*Try it*
In the records below, pick out all lines containing the word "nước".

[Collected data]

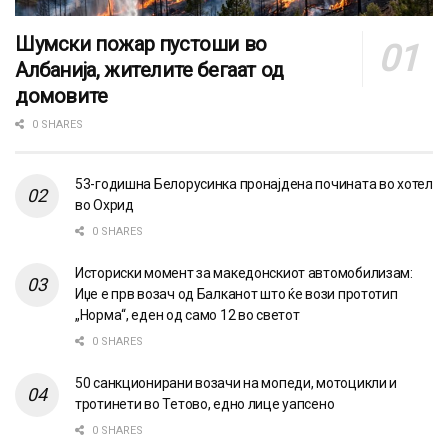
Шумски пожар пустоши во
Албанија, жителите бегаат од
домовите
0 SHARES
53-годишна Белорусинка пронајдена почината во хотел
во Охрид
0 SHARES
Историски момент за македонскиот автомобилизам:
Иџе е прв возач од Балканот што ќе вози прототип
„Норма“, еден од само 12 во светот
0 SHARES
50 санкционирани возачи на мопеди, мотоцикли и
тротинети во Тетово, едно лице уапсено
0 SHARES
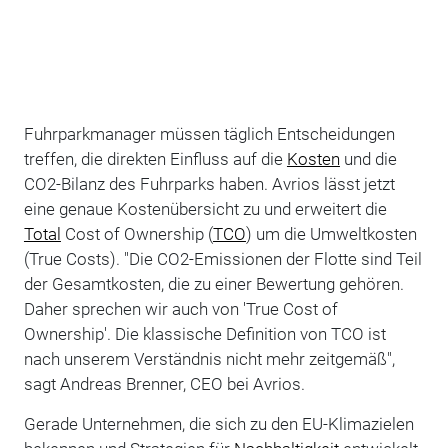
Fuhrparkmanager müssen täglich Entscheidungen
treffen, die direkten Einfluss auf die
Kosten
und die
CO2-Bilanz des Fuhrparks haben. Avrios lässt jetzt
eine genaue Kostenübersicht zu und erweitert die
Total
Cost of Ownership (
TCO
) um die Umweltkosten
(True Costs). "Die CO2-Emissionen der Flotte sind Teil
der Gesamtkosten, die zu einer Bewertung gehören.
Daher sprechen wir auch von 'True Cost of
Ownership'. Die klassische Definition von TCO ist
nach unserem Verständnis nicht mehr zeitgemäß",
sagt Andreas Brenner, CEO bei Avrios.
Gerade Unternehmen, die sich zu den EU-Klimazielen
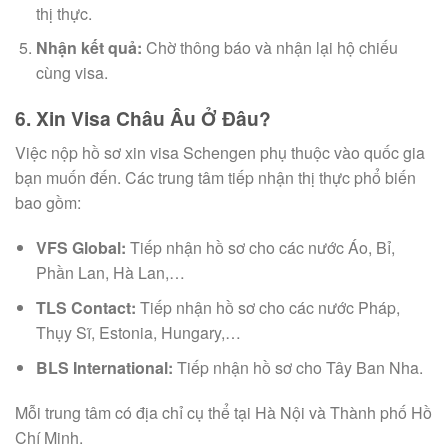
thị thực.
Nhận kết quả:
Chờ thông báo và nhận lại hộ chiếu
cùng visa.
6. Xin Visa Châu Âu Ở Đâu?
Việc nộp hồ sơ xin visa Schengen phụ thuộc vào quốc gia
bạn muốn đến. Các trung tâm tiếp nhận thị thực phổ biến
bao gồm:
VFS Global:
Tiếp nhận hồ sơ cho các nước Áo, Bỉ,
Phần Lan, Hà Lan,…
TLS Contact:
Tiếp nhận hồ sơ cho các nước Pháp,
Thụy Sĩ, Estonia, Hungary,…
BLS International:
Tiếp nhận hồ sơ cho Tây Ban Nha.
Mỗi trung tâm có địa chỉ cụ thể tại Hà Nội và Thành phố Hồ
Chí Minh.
---
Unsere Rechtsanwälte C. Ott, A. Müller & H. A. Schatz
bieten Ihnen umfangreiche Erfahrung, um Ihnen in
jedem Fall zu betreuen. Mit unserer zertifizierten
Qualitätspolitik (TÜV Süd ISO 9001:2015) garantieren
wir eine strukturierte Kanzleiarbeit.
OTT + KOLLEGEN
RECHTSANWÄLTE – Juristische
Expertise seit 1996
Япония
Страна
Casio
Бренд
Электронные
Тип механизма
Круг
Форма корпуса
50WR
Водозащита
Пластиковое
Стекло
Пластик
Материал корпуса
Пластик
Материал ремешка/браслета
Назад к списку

*Task output*
Tiếp nhận hồ sơ cho các nước Áo, Bỉ,
Tiếp nhận hồ sơ cho các nước Pháp,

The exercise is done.